### PROBLEM:
Look through the records and copy every line in which "word" appears.

### PROVIDED INFORMATION:
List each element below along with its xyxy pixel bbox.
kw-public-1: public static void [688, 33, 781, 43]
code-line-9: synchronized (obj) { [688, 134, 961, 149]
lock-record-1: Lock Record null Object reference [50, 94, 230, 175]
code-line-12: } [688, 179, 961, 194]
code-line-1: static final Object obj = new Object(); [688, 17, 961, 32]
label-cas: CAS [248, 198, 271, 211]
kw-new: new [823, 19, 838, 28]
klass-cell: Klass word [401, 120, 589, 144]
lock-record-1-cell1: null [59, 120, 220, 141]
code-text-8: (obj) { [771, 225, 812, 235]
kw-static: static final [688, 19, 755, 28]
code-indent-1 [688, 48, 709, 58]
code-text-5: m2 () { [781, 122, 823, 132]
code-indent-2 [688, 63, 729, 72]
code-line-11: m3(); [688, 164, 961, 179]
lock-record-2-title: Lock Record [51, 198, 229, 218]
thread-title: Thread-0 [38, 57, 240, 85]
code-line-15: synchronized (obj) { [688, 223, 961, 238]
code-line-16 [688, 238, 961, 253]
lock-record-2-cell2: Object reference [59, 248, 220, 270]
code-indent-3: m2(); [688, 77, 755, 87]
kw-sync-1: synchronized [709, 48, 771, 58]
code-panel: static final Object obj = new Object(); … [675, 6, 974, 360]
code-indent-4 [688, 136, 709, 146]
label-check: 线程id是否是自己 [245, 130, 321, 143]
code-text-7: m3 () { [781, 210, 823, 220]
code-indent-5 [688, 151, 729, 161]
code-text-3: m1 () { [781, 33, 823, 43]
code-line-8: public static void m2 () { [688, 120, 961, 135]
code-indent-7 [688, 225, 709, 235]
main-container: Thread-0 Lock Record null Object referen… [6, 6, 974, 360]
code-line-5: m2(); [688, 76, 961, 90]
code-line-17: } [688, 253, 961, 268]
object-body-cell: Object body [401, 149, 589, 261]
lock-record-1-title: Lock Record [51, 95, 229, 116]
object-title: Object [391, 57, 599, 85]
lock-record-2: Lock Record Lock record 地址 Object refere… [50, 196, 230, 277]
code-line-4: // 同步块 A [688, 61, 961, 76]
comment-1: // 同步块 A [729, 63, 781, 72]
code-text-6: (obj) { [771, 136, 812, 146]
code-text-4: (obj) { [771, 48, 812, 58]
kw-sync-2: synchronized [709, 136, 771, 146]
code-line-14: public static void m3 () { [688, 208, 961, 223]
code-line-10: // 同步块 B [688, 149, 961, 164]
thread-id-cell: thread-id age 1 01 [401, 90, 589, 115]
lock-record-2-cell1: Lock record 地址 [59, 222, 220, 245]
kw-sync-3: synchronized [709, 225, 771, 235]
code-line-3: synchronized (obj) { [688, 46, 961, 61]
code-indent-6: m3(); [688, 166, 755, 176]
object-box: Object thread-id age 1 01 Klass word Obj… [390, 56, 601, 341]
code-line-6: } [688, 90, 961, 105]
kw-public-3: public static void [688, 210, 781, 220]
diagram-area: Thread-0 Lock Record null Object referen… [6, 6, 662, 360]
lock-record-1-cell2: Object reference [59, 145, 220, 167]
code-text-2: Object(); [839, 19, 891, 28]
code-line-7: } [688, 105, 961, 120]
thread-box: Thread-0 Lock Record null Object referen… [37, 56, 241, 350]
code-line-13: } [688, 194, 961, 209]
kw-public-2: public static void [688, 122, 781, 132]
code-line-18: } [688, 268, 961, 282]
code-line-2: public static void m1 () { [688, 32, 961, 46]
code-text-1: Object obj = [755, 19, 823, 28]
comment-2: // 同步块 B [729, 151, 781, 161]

### RESULT OF THIS TASK:
klass-cell: Klass word [401, 120, 589, 144]
object-box: Object thread-id age 1 01 Klass word Obj… [390, 56, 601, 341]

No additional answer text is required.